Re: [ovs-dev] [RFC Patch] dpif-netdev: Sorted subtable vectors per in_port in dpcls

Jarno Rajahalme Tue, 21 Jun 2016 17:32:40 -0700

Thanks for doing this! Some suggestions below.

This no longer applies cleanly, and I also needed to add this incremental to 
make the testsuite pass:


diff --git a/tests/pmd.at b/tests/pmd.at
index 3d219ff..9b6427e 100644
--- a/tests/pmd.at
+++ b/tests/pmd.at
@@ -144,10 +144,11 @@ dummy@ovs-dummy: hit:0 missed:0
                p0 7/1: (dummy-pmd: configured_rx_queues=4, 
configured_tx_queues=<cleared>, requested_rx_queues=4, 
requested_tx_queues=<cleared>)
])

-AT_CHECK([ovs-appctl dpif-netdev/pmd-stats-show | sed SED_NUMA_CORE_PATTERN | 
sed '/cycles/d' | grep pmd -A 4], [0], [dnl
+AT_CHECK([ovs-appctl dpif-netdev/pmd-stats-show | sed SED_NUMA_CORE_PATTERN | 
sed '/cycles/d' | grep pmd -A 5], [0], [dnl
pmd thread numa_id <cleared> core_id <cleared>:
        emc hits:0
        megaflow hits:0
+       avg. subtable lookups per hit: 0.00
        miss:0
        lost:0
])
@@ -170,10 +171,11 @@ AT_CHECK([cat ovs-vswitchd.log | filter_flow_install | 
strip_xout], [0], [dnl
recirc_id(0),in_port(1),eth(src=50:54:00:00:00:77,dst=50:54:00:00:01:78),eth_type(0x0800),ipv4(frag=no),
 actions: <del>
])

-AT_CHECK([ovs-appctl dpif-netdev/pmd-stats-show | sed SED_NUMA_CORE_PATTERN | 
sed '/cycles/d' | grep pmd -A 4], [0], [dnl
+AT_CHECK([ovs-appctl dpif-netdev/pmd-stats-show | sed SED_NUMA_CORE_PATTERN | 
sed '/cycles/d' | grep pmd -A 5], [0], [dnl
pmd thread numa_id <cleared> core_id <cleared>:
        emc hits:19
        megaflow hits:0
+       avg. subtable lookups per hit: 0.00
        miss:1
        lost:0
])

> On Jun 16, 2016, at 6:56 AM, Jan Scheurich <jan.scheur...@ericsson.com> wrote:
> 
> The user-space datapath (dpif-netdev) consists of a first level "exact match 
> cache" (EMC) matching on 5-tuples and the normal megaflow classifier.
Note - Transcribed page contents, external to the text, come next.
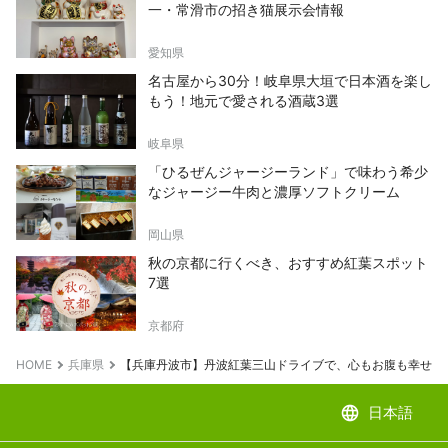
一・常滑市の招き猫展示会情報
愛知県
名古屋から30分！岐阜県大垣で日本酒を楽し
もう！地元で愛される酒蔵3選
岐阜県
「ひるぜんジャージーランド」で味わう希少
なジャージー牛肉と濃厚ソフトクリーム
岡山県
秋の京都に行くべき、おすすめ紅葉スポット
7選
京都府
HOME
兵庫県
【兵庫丹波市】丹波紅葉三山ドライブで、心もお腹も幸せに
language
日本語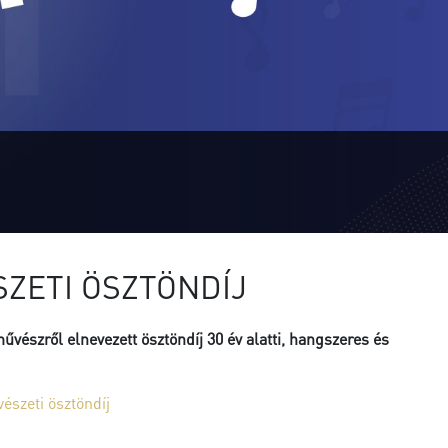
ZETI ÖSZTÖNDÍJ
vészről elnevezett ösztöndíj 30 év alatti, hangszeres és
észeti ösztöndíj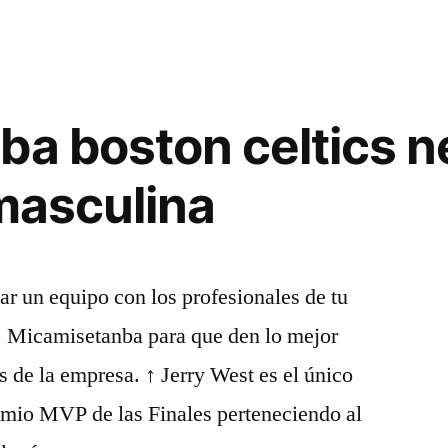
ba boston celtics n
 masculina
ar un equipo con los profesionales de tu
o, Micamisetanba para que den lo mejor
 de la empresa. ↑ Jerry West es el único
emio MVP de las Finales perteneciendo al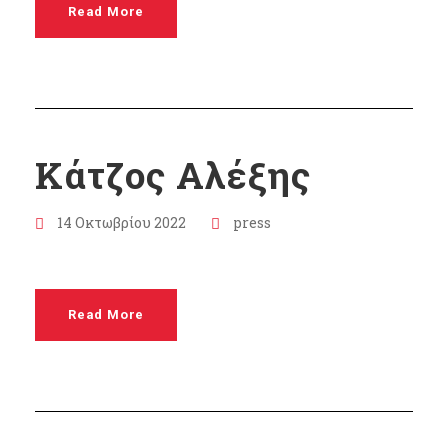
Read More
Κάτζος Αλέξης
14 Οκτωβρίου 2022
press
Read More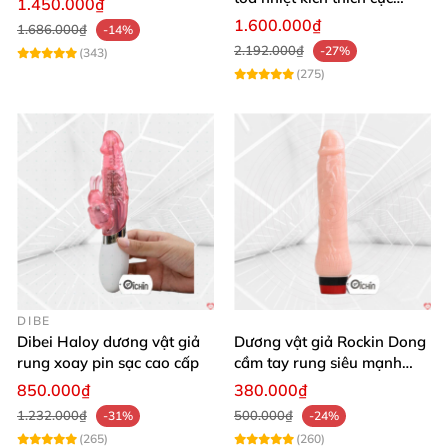
1.450.000₫
mạnh
1.600.000₫
1.686.000₫
-14%
2.192.000₫
-27%
(343)
(275)
DIBE
Dibei Haloy dương vật giả
Dương vật giả Rockin Dong
rung xoay pin sạc cao cấp
cầm tay rung siêu mạnh
silicon y tế cao cấp
850.000₫
380.000₫
1.232.000₫
500.000₫
-31%
-24%
(265)
(260)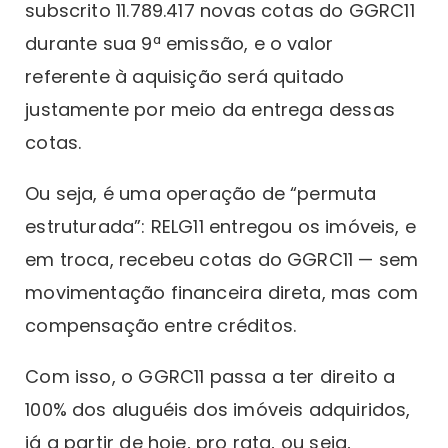
subscrito 11.789.417 novas cotas do GGRC11
durante sua 9ª emissão, e o valor
referente à aquisição será quitado
justamente por meio da entrega dessas
cotas.
Ou seja, é uma operação de “permuta
estruturada”: RELG11 entregou os imóveis, e
em troca, recebeu cotas do GGRC11 — sem
movimentação financeira direta, mas com
compensação entre créditos.
Com isso, o GGRC11 passa a ter direito a
100% dos aluguéis dos imóveis adquiridos,
já a partir de hoje, pro rata, ou seja,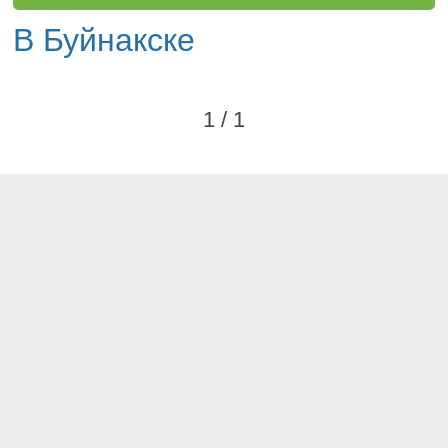
В Буйнакске
1 / 1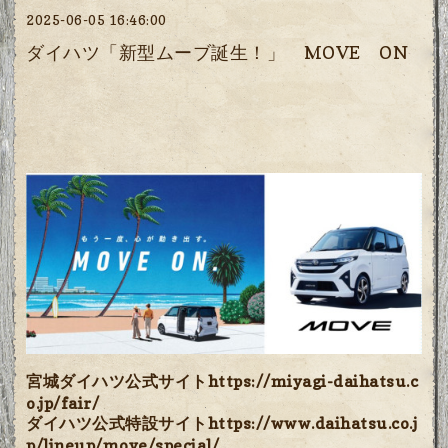
2025-06-05 16:46:00
ダイハツ「新型ムーブ誕生！」 MOVE ON
宮城ダイハツ公式サイト
https://miyagi-daihatsu.c
o.jp/fair/
ダイハツ公式特設サイト
https://www.daihatsu.co.j
p/lineup/move/special/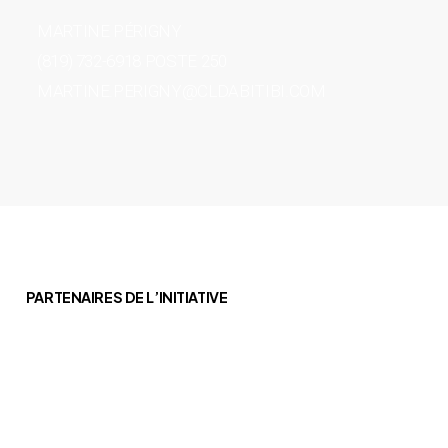
MARTINE PÉRIGNY
(819) 732-6918 POSTE 250
MARTINE.PERIGNY@CLDABITIBI.COM
PARTENAIRES DE L’INITIATIVE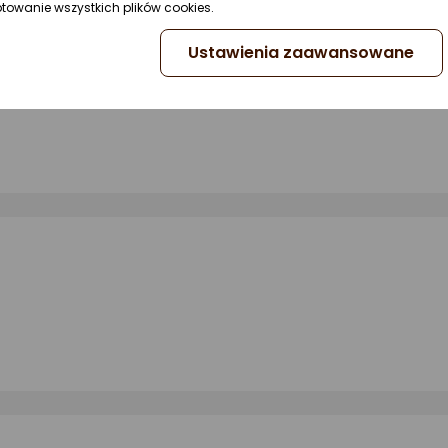
INTER, która idealnie się komponuje również z szortami PAINTER
ptowanie wszystkich plików cookies.
lu ROCK czy w polarze BARRY.
Ustawienia zaawansowane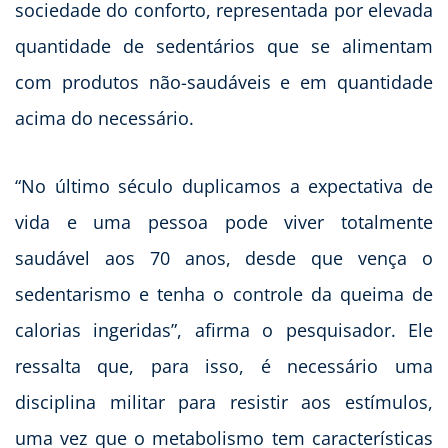
sociedade do conforto, representada por elevada
quantidade de sedentários que se alimentam
com produtos não-saudáveis e em quantidade
acima do necessário.
“No último século duplicamos a expectativa de
vida e uma pessoa pode viver totalmente
saudável aos 70 anos, desde que vença o
sedentarismo e tenha o controle da queima de
calorias ingeridas”, afirma o pesquisador. Ele
ressalta que, para isso, é necessário uma
disciplina militar para resistir aos estímulos,
uma vez que o metabolismo tem características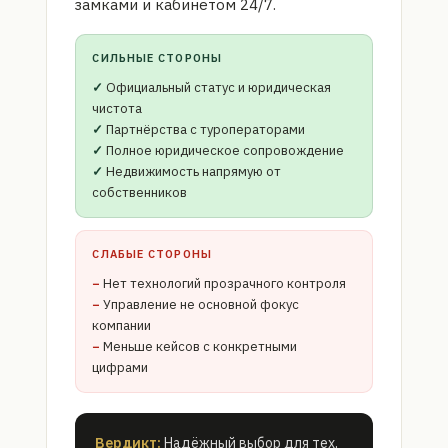
замками и кабинетом 24/7.
СИЛЬНЫЕ СТОРОНЫ
Официальный статус и юридическая
чистота
Партнёрства с туроператорами
Полное юридическое сопровождение
Недвижимость напрямую от
собственников
СЛАБЫЕ СТОРОНЫ
Нет технологий прозрачного контроля
Управление не основной фокус
компании
Меньше кейсов с конкретными
цифрами
Вердикт:
Надёжный выбор для тех,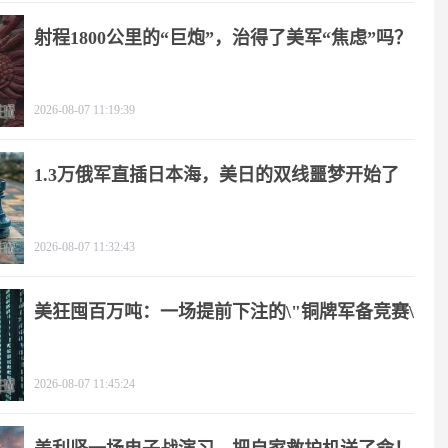
射程1800公里的“巨炮”，治得了美军“焦虑”吗？
2026-08-07 11:19:39
1.3万俄军直插日本海，美日的双线噩梦开始了
2026-08-07 11:32:43
美狂囤百万吨：一场提前下注的\"铜牌军备竞赛\"
2026-08-07 11:45:24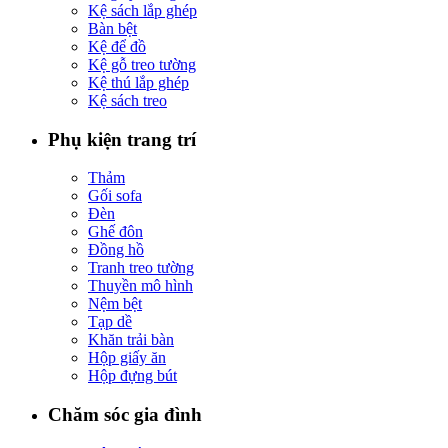
Kệ sách lắp ghép
Bàn bệt
Kệ để đồ
Kệ gỗ treo tường
Kệ thú lắp ghép
Kệ sách treo
Phụ kiện trang trí
Thảm
Gối sofa
Đèn
Ghế đôn
Đồng hồ
Tranh treo tường
Thuyền mô hình
Nệm bệt
Tạp dề
Khăn trải bàn
Hộp giấy ăn
Hộp đựng bút
Chăm sóc gia đình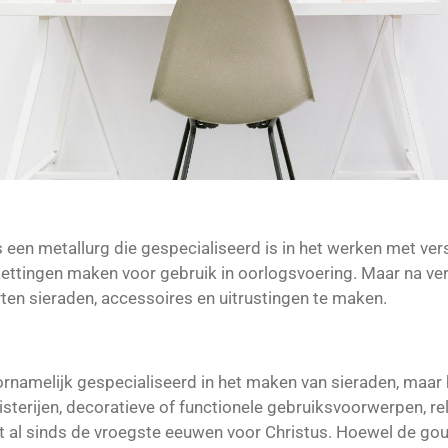
 een metallurg die gespecialiseerd is in het werken met vers
ettingen maken voor gebruik in oorlogsvoering. Maar na ver
ten sieraden, accessoires en uitrustingen te maken.
namelijk gespecialiseerd in het maken van sieraden, maar 
terijen, decoratieve of functionele gebruiksvoorwerpen, rel
al sinds de vroegste eeuwen voor Christus. Hoewel de go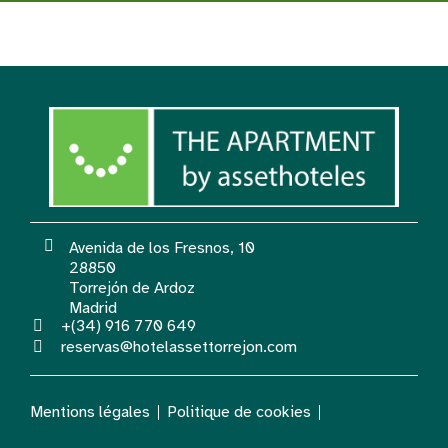
Avenida de los Fresnos, 10
28850
Torrejón de Ardoz
Madrid
+(34) 916 770 649
reservas@hotelassettorrejon.com
Mentions légales
Politique de cookies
With 
> many parallel packet flows (e.g. TCP connections) the EMC becomes inefficient 
> and the OVS forwarding performance is determined by the megaflow classifier.
> 
> The megaflow classifier (dpcls) consists of a variable number of hash tables 
> (aka subtables), each containing megaflow entries with the same mask of 
> packet header and metadata fields to match upon. A dpcls lookup matches a 
> given packet against all subtables in sequence until it hits a match. As 
> megaflow cache entries are by construction non-overlapping, the first match 
> is the only match.
> 
> Today the order of the subtables in the dpcls is essentially random so that 
> on average a dpcsl lookup has to visit N/2 subtables for a hit, when N is the 
> total number of subtables. Even though every single hash-table lookup is 
> fast, the performance of the current dpcls degrades when there are many 
> subtables.
> 
> How does the patch address this issue:
> 
> In reality there is often a strong correlation between the ingress port and a 
> small subset of subtables that have hits. The entire megaflow cache typically 
> decomposes nicely into partitions that are hit only by packets entering from 
> a range of similar ports (e.g. traffic from Phy  -> VM vs. traffic from VM -> 
> Phy). 
> 
> Therefore, keeping a separate list of subtables per ingress port, sorted by 
> frequency of hits, reduces the average number of subtables lookups in the 
> dpcls to a minimum, even if the total number of subtables gets large.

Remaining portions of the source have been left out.